Methods: Solitary aneurysms microsurgically treated by the senior author (M.T.L.) were included from a database of patients treated between January 2010 to April 2013 at a tertiary academic medical center. Patient age, sex, history for hypertension, tobacco use, alcohol use, aneurysm location (anterior vs. posterior), subarachnoid hemorrhage at presentation, aneurysms size, and post-operative neurologic status were collected. Neurologic status was assessed using the modified Rankin Scale (mRS). Neurologic outcomes were dichotomized, categorizing mRS scores 0-2 as ‘good’ and 3-6 as ‘poor’ and aneurysm size into small (<10 mm) or large (= 10 mm).
Results: A total 353 patients were included; 74.8% were female. Patients with multiple aneurysms present comprised 16.7% (59/353) of the population. We found no difference in patients with multiple aneurysms between gender type (p-value=.20), age (p-value=.26), patients = 50 (p-value=.67), history of hypertension (p-value=.12), tobacco use (p-value=.68), alcohol use (p-value=.13), location (p-value=.28), SAH at presentation (p-value=.87), and outcomes (p-value=.45).
Patients with large aneurysms did have a greater occurrence of multiple aneurysms (29%, 20/69) than patients with small aneurysms (15.4%, 38/246) (RR 1.88 p-value=.01; 95% CI 1.17 – 3). Using multivariate logistic regression, including age, gender, hypertension, tobacco history, alcohol use, SAH at presentation, location, and size, only size was significant (OR 2.38, p-value=.02; 95% CI 1.16 – 4.85).
Conclusions: Large aneurysms were found to be a risk factor for patients having multiple aneurysms who underwent microsurgical treatment; almost a third had multiple aneurysms present.
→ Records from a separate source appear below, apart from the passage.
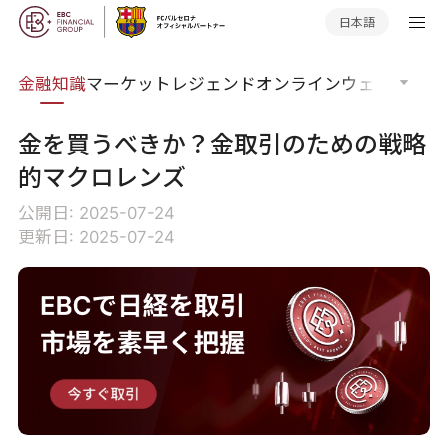
日本語
語集
金融知識
マーケットレジェンド
オンラインウェビナー
グ
金を買うべきか？金取引のための戦略
的マクロレンズ
公開日: 2025-07-24
更新日: 2025-07-24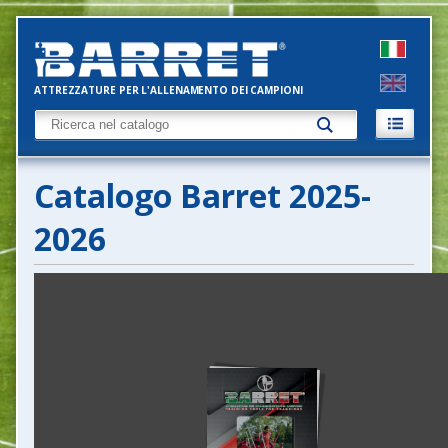
ATTREZZATURE PER L'ALLENAMENTO DEI CAMPIONI
Catalogo Barret 2025-
2026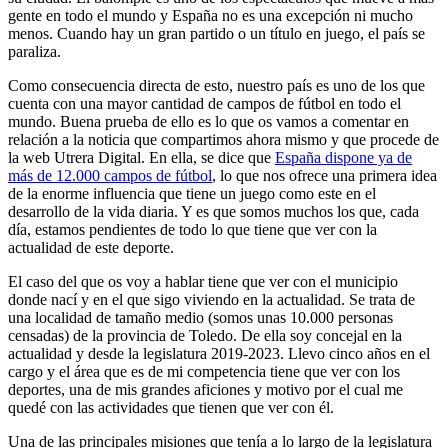
gente en todo el mundo y España no es una excepción ni mucho
menos. Cuando hay un gran partido o un título en juego, el país se
paraliza.
Como consecuencia directa de esto, nuestro país es uno de los que
cuenta con una mayor cantidad de campos de fútbol en todo el
mundo. Buena prueba de ello es lo que os vamos a comentar en
relación a la noticia que compartimos ahora mismo y que procede de
la web Utrera Digital. En ella, se dice que
España dispone ya de
más de 12.000 campos de fútbol
, lo que nos ofrece una primera idea
de la enorme influencia que tiene un juego como este en el
desarrollo de la vida diaria. Y es que somos muchos los que, cada
día, estamos pendientes de todo lo que tiene que ver con la
actualidad de este deporte.
El caso del que os voy a hablar tiene que ver con el municipio
donde nací y en el que sigo viviendo en la actualidad. Se trata de
una localidad de tamaño medio (somos unas 10.000 personas
censadas) de la provincia de Toledo. De ella soy concejal en la
actualidad y desde la legislatura 2019-2023. Llevo cinco años en el
cargo y el área que es de mi competencia tiene que ver con los
deportes, una de mis grandes aficiones y motivo por el cual me
quedé con las actividades que tienen que ver con él.
Una de las principales misiones que tenía a lo largo de la legislatura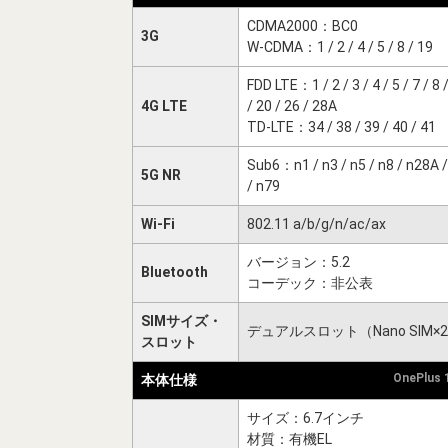
CDMA2000：BC0
3G
W-CDMA：1 / 2 / 4 / 5 / 8 / 19
FDD LTE：1 / 2 / 3 / 4 / 5 / 7 / 8 
4G LTE
/ 20 / 26 / 28A
TD-LTE：34 / 38 / 39 / 40 / 41
Sub6：n1 / n3 / n5 / n8 / n28A /
5G NR
/ n79
Wi-Fi
802.11 a/b/g/n/ac/ax
バージョン：5.2
Bluetooth
コーデック：非公表
SIMサイズ・
デュアルスロット（Nano SIM×
スロット
OnePlus
本体仕様
サイズ：6.7インチ
材質：有機EL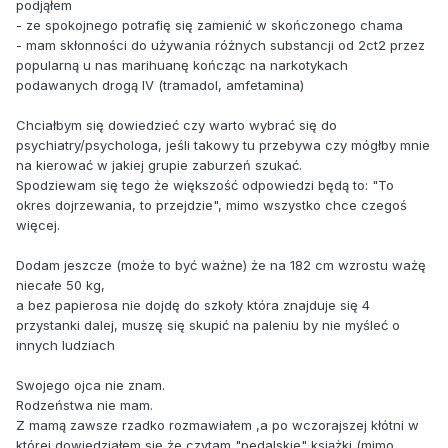
podjąłem
- ze spokojnego potrafię się zamienić w skończonego chama
- mam skłonności do używania różnych substancji od 2ct2 przez
popularną u nas marihuanę kończąc na narkotykach
podawanych drogą IV (tramadol, amfetamina)
Chciałbym się dowiedzieć czy warto wybrać się do
psychiatry/psychologa, jeśli takowy tu przebywa czy mógłby mnie
na kierować w jakiej grupie zaburzeń szukać.
Spodziewam się tego że większość odpowiedzi będą to: "To
okres dojrzewania, to przejdzie", mimo wszystko chce czegoś
więcej.
Dodam jeszcze (może to być ważne) że na 182 cm wzrostu ważę
niecałe 50 kg,
a bez papierosa nie dojdę do szkoły która znajduje się 4
przystanki dalej, muszę się skupić na paleniu by nie myśleć o
innych ludziach
Swojego ojca nie znam.
Rodzeństwa nie mam.
Z mamą zawsze rzadko rozmawiałem ,a po wczorajszej kłótni w
której dowiedziałem się że czytam "pedalskie" książki (mimo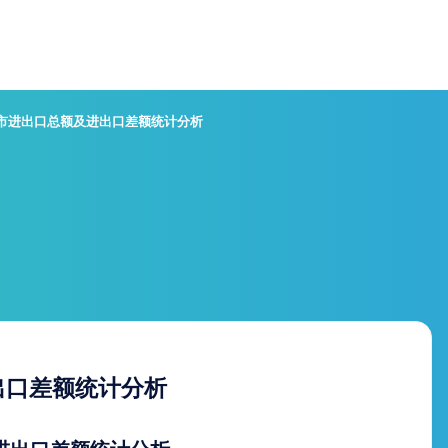
安市进出口总额及进出口差额统计分析
出口差额统计分析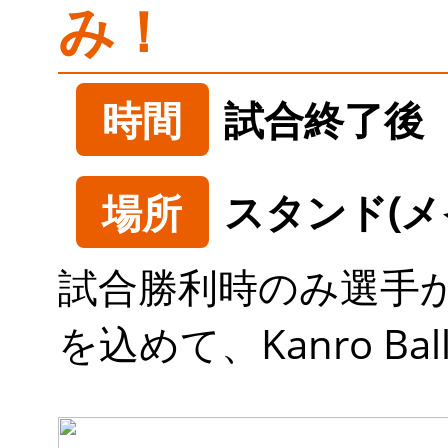
み！
時間
試合終了後
場所
スタンド(
試合勝利時のみ選手
を込めて、Kanro B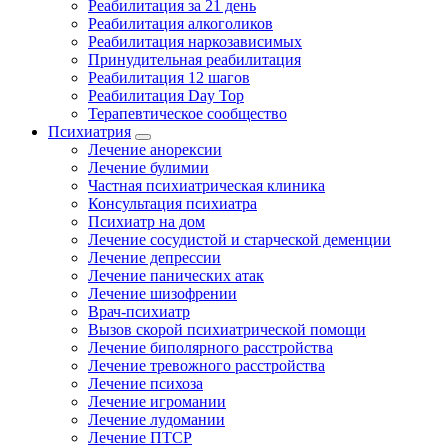
Реабилитация за 21 день
Реабилитация алкоголиков
Реабилитация наркозависимых
Принудительная реабилитация
Реабилитация 12 шагов
Реабилитация Day Top
Терапевтическое сообщество
Психиатрия
Лечение анорексии
Лечение булимии
Частная психиатрическая клиника
Консультация психиатра
Психиатр на дом
Лечение сосудистой и старческой деменции
Лечение депрессии
Лечение панических атак
Лечение шизофрении
Врач-психиатр
Вызов скорой психиатрической помощи
Лечение биполярного расстройства
Лечение тревожного расстройства
Лечение психоза
Лечение игромании
Лечение лудомании
Лечение ПТСР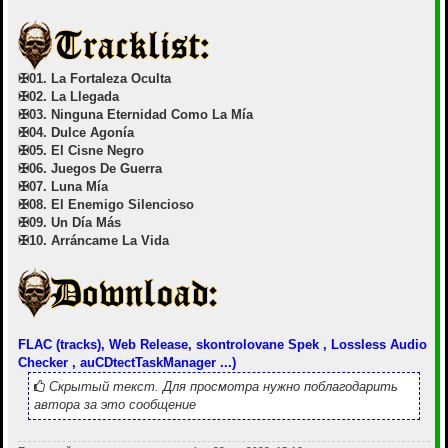
✠01. La Fortaleza Oculta
✠02. La Llegada
✠03. Ninguna Eternidad Como La Mía
✠04. Dulce Agonía
✠05. El Cisne Negro
✠06. Juegos De Guerra
✠07. Luna Mía
✠08. El Enemigo Silencioso
✠09. Un Día Más
✠10. Arráncame La Vida
FLAC (tracks), Web Release, skontrolovane Spek , Lossless Audio
Checker , auCDtectTaskManager ...)
Скрытый текст. Для просмотра нужно поблагодарить
автора за это сообщение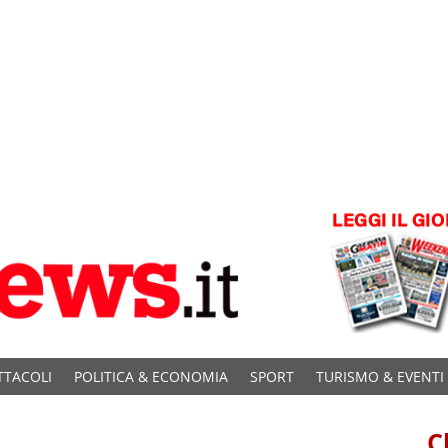
TTACOLI
POLITICA & ECONOMIA
SPORT
TURISMO & EVENTI
C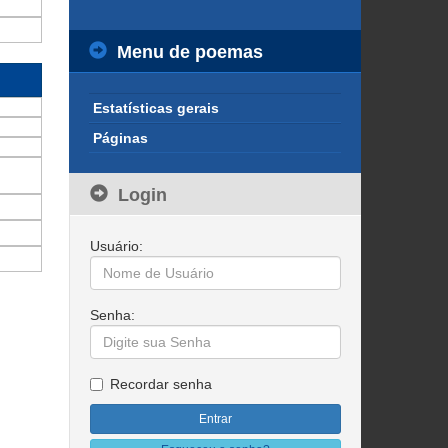
Menu de poemas
Estatísticas gerais
Páginas
Login
Usuário:
Senha:
Recordar senha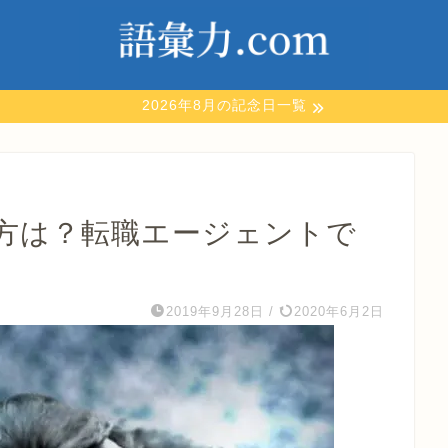
2026年8月の記念日一覧
方は？転職エージェントで
2019年9月28日
/
2020年6月2日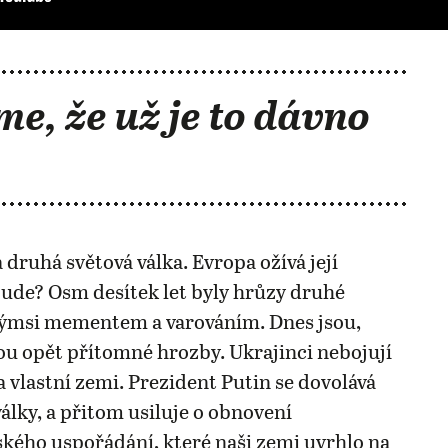
me, že už je to dávno
 druhá světová válka. Evropa ožívá její
ude? Osm desítek let byly hrůzy druhé
akýmsi mementem a varováním. Dnes jsou,
u opět přítomné hrozby. Ukrajinci nebojují
 vlastní zemi. Prezident Putin se dovolává
války, a přitom usiluje o obnovení
ého uspořádání, které naši zemi uvrhlo na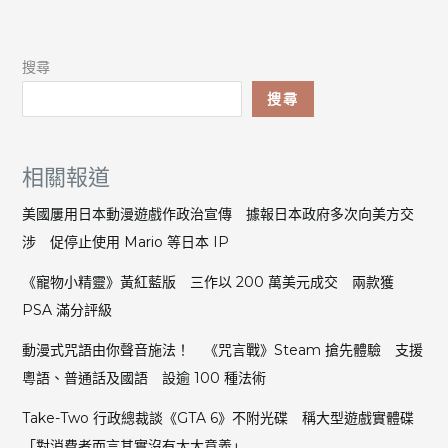
搜尋
搜尋
相關報道
美國屢用日本動漫遊戲作政治宣傳 據報日本政府多次向美方交
涉 促停止使用 Mario 等日本 IP
《寵物小精靈》黃紅藍版 三作以 200 萬美元成交 兩款獲
PSA 滿分評級
動漫式咒語由你聲音施法！ 《咒言戰》Steam 搶先體驗 支援
粵語、普通話及國語 設逾 100 種法術
Take-Two 行政總裁談《GTA 6》不附光碟 稱大型遊戲實體碟
「對消費者而言其實沒有太大意義」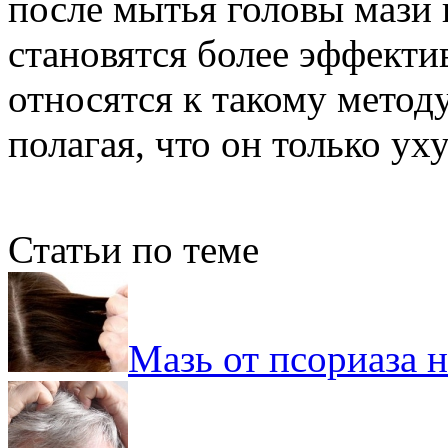
после мытья головы мази 
становятся более эффект
относятся к такому метод
полагая, что он только у
Статьи по теме
Мазь от псориаза н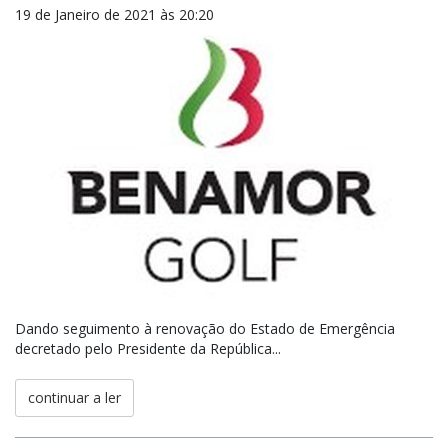
19 de Janeiro de 2021 às 20:20
Dando seguimento à renovação do Estado de Emergência
decretado pelo Presidente da República...
continuar a ler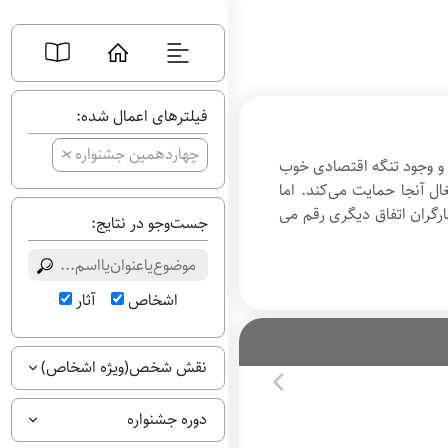
فیلترهای اعمال شده:
+
چهاردهمین جشنواره
و وجود تنگه اقتصادی خوب
 آنجا حمایت می‌کند. اما
گران اتفاق دیگری رقم می
جست‌وجو در نتایج:
اشخاص
آثار
نقش شخص(ویژه اشخاص)
دوره جشنواره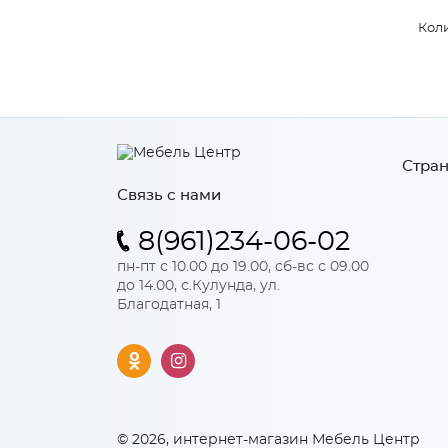
Коли
Стран
Связь с нами
8(961)234-06-02
пн-пт с 10.00 до 19.00, сб-вс с 09.00
до 14.00, с.Кулунда, ул.
Благодатная, 1
© 2026, интернет-магазин Мебель Центр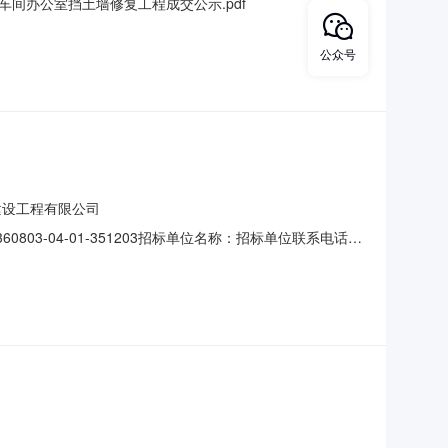
间办公室挡土墙修复工程成交公示.pdf
公众号
建设工程有限公司
03-04-01-351203招标单位名称：招标单位联系电话：
电话：青原区河东街道志仁养老公寓挡土墙修复工程中标候
告的要求，现将预中标施工企业及其建造师公示如下：预中标单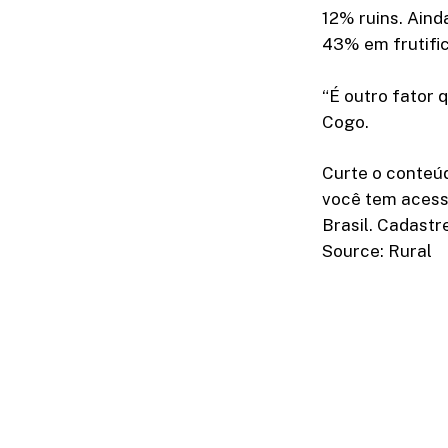
12% ruins. Ain
43% em frutifi
“É outro fator 
Cogo.
Curte o conteú
você tem acess
Brasil. Cadastr
Source: Rural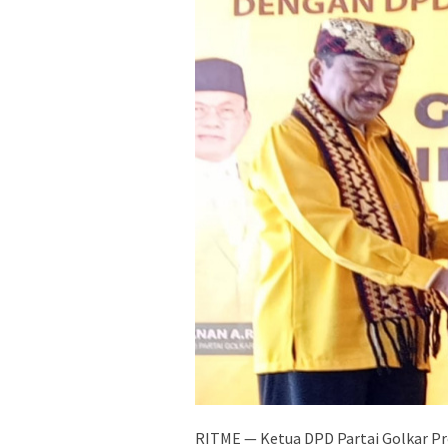
RITME — Ketua DPD Partai Golkar Pr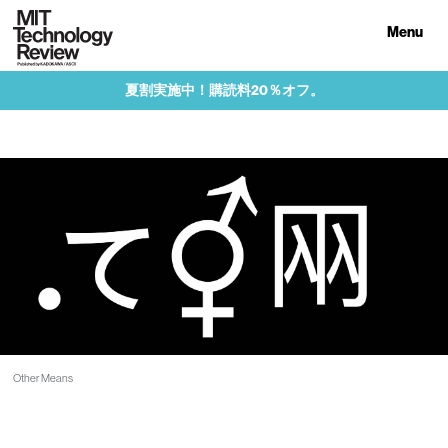
Menu
夏割実施中！購読料20％オフ。
Other Means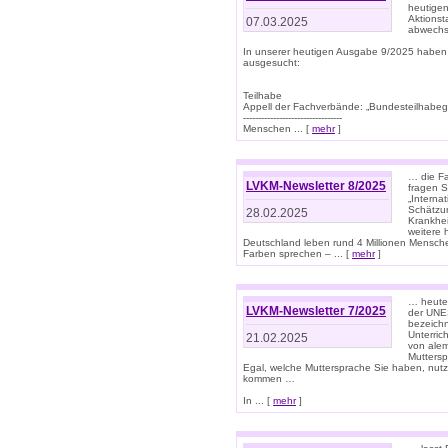
heutigen
Aktionst
07.03.2025
abwechs
In unserer heutigen Ausgabe 9/2025 haben
ausgesucht:
Teilhabe
Appell der Fachverbände: „Bundesteilhabeg
---------------------------------
Menschen ... [
mehr
]
… die Fa
LVKM-Newsletter 8/2025
fragen S
„Interna
Schätzun
28.02.2025
Krankhei
weitere 
Deutschland leben rund 4 Millionen Mensche
Farben sprechen – ... [
mehr
]
… heute 
LVKM-Newsletter 7/2025
der UNE
bezeichn
Unterric
21.02.2025
von alem
Muttersp
Egal, welche Muttersprache Sie haben, nutz
kommen …
In ... [
mehr
]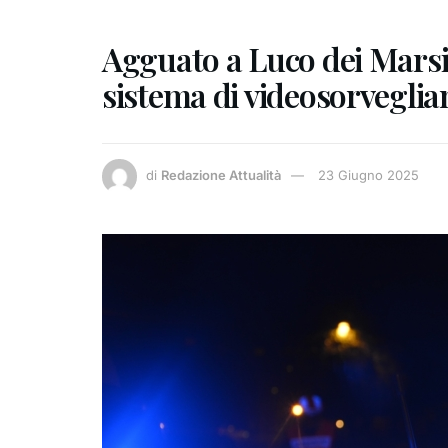
Agguato a Luco dei Marsi,
sistema di videosorveglia
di
Redazione Attualità
23 Giugno 2025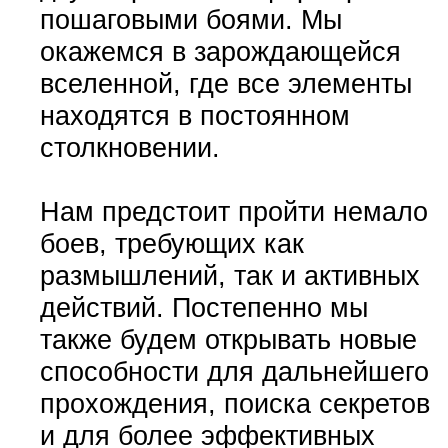
пошаговыми боями. Мы
окажемся в зарождающейся
вселенной, где все элементы
находятся в постоянном
столкновении.
Нам предстоит пройти немало
боев, требующих как
размышлений, так и активных
действий. Постепенно мы
также будем открывать новые
способности для дальнейшего
прохождения, поиска секретов
и для более эффективных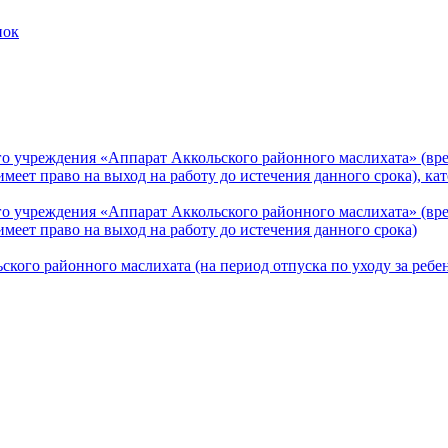
пок
о учреждения «Аппарат Аккольского районного маслихата» (вре
имеет право на выход на работу до истечения данного срока), ка
о учреждения «Аппарат Аккольского районного маслихата» (вре
имеет право на выход на работу до истечения данного срока)
кого районного маслихата (на период отпуска по уходу за ребен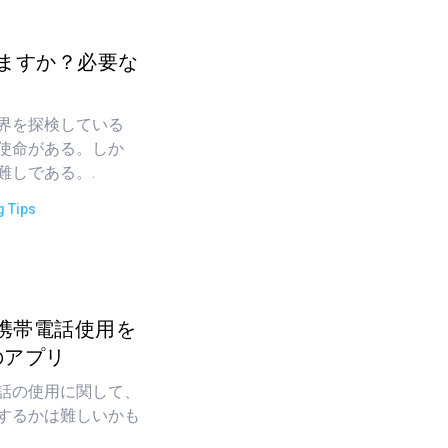
えますか？必要な
界を探検している
使命がある。しか
難しである。.
g Tips
携帯電話使用を
のアプリ
話の使用に関して、
するかは難しいかも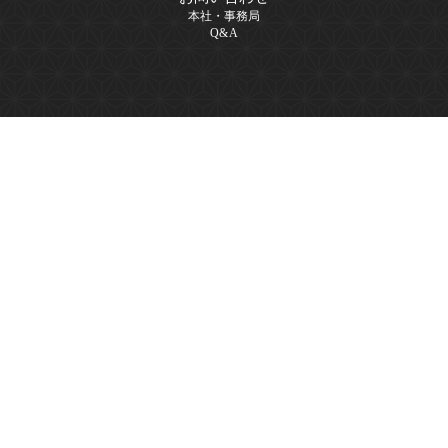
本社・事務局
Q&A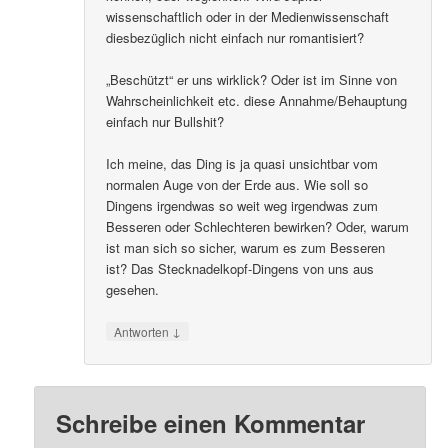
wissenschaftlich oder in der Medienwissenschaft
diesbezüglich nicht einfach nur romantisiert?
„Beschützt“ er uns wirklick? Oder ist im Sinne von
Wahrscheinlichkeit etc. diese Annahme/Behauptung
einfach nur Bullshit?
Ich meine, das Ding is ja quasi unsichtbar vom
normalen Auge von der Erde aus. Wie soll so
Dingens irgendwas so weit weg irgendwas zum
Besseren oder Schlechteren bewirken? Oder, warum
ist man sich so sicher, warum es zum Besseren
ist? Das Stecknadelkopf-Dingens von uns aus
gesehen.
↓
Antworten
Schreibe einen Kommentar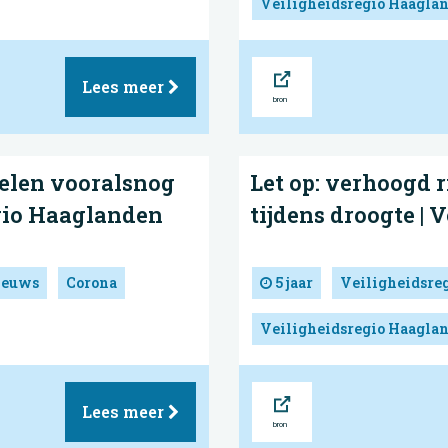
Veiligheidsregio Haagla
Bron
Lees meer
elen vooralsnog
Let op: verhoogd 
egio Haaglanden
tijdens droogte |
ieuws
Corona
5 jaar
Veiligheidsre
Veiligheidsregio Haagla
Bron
Lees meer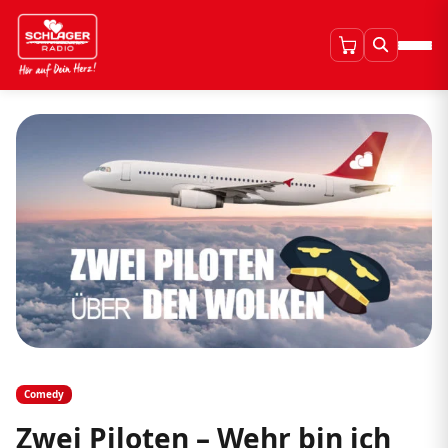
Comedy
Zwei Piloten – Wehr bin ich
Patient age, gender, history of hypertension, diabetes, tobacco use, tobacco pack-year history, aneurysm location, SAH presentation, and outcomes were not found to be significant risk factors.
Patient Care: Not only does this research suggest patients with aneurysms ≥10 mm may represent a unique population predisposed to aneurysm formation, it provides a tool for identifying patients who are at high risk in having multiple cerebral aneurysms, thus increasing health care provider suspicion and prompting further work-up when needed.
Learning Objectives: By the conclusion of this session, participants should be able to 1) identify risk factors associated with patients having multiple aneurysms.
References: 1. Juvela S. Risk factors for multiple intracranial aneurysms. Stroke. 2000;31(2):392-7.